Seems that the rotary embed parameters are not saved, which should be fine? What is the error caused StopIteration exception? The bottom part may be important.
@haotian-liu I face a similar issue with a different model loading. Can you please explain why it should be fine even if the rotary embed parameters are not loaded from the model? I aim to use the new model to pretrain and fine tune llava v1.5. Would it still be fine to do that even if the model is unable to load the rotary embed parameters?
For the miss weights, I think it may caused by the transformer pkg version.
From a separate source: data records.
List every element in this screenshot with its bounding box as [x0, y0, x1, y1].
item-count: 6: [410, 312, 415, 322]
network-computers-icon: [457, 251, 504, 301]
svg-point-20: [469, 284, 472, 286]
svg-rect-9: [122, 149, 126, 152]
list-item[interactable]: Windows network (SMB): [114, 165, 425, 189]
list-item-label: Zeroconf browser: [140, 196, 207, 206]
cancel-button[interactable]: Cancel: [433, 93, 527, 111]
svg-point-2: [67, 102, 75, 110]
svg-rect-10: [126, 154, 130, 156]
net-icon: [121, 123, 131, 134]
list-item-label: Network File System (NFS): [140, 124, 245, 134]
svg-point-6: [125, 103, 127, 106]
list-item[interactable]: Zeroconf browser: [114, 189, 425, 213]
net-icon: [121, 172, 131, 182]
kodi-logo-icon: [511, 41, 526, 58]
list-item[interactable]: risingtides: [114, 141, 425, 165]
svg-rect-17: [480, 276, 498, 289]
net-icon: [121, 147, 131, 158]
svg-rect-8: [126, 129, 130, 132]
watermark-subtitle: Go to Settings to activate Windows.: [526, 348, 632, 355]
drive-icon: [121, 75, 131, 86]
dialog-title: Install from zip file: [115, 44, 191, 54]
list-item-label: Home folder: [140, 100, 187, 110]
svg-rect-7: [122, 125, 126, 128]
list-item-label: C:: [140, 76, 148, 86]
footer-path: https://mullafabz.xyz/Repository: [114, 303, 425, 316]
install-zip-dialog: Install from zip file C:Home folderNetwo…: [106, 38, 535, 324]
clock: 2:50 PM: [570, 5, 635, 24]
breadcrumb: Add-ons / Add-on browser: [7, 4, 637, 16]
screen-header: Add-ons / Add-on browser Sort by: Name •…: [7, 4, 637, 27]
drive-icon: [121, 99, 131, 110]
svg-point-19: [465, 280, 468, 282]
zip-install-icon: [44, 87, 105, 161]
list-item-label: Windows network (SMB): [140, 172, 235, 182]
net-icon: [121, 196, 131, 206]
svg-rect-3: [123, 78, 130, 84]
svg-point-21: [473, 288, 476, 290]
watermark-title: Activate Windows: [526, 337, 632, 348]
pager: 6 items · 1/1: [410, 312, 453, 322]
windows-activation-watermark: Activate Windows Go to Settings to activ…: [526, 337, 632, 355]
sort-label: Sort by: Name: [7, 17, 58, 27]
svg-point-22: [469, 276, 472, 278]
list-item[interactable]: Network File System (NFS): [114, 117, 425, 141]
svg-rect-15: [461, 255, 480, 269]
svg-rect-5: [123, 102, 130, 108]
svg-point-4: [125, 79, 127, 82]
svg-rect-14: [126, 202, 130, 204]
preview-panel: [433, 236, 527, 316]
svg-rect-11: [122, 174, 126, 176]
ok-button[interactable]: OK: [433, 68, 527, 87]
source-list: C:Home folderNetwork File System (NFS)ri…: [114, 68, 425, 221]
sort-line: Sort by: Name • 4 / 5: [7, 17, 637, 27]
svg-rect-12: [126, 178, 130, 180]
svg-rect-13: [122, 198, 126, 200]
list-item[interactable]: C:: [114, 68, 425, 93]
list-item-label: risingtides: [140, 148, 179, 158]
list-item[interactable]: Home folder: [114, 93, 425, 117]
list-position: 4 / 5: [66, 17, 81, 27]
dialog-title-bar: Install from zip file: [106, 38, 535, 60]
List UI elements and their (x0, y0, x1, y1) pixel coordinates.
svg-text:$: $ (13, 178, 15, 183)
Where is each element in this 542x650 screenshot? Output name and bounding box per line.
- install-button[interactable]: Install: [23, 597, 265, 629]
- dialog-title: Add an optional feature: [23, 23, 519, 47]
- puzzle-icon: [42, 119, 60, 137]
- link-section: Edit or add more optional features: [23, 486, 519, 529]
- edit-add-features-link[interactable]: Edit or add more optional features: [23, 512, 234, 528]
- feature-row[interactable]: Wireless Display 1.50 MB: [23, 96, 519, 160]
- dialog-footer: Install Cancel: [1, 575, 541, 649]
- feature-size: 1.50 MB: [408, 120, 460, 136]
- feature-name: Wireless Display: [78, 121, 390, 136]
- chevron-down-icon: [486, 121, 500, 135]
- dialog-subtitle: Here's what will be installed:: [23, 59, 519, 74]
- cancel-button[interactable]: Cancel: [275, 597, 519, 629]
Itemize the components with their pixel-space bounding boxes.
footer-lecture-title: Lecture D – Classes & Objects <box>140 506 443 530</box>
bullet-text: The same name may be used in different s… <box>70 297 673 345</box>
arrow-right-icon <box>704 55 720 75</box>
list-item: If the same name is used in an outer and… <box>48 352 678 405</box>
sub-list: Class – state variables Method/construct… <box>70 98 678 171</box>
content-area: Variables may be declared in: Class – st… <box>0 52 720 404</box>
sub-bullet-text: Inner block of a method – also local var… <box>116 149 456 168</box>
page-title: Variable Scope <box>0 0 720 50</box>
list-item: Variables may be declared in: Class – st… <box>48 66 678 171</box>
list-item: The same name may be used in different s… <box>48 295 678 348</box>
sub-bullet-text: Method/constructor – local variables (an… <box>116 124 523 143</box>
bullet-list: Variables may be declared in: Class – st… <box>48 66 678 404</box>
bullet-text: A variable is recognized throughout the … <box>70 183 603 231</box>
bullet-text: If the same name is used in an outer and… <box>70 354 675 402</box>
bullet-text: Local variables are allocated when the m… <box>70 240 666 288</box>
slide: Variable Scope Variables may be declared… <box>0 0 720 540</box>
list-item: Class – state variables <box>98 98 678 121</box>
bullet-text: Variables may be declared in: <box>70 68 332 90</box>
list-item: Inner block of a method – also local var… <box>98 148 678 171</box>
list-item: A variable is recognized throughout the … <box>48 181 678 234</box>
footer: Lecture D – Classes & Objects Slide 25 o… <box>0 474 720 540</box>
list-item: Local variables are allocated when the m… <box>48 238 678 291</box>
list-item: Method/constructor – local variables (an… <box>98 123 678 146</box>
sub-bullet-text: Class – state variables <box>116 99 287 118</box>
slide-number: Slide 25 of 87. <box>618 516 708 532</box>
I update it from 4.31.0 to 4.33.2 and solved.
@ZizhenWang Thanks. This solves the issue.
For the miss weights, I think it may caused by the transformer pkg version. I update it from 4.31.0 to 4.33.2 and solved.
@ZizhenWang I faced the problem like #1417, do you know how to slove it? Thanks in advance!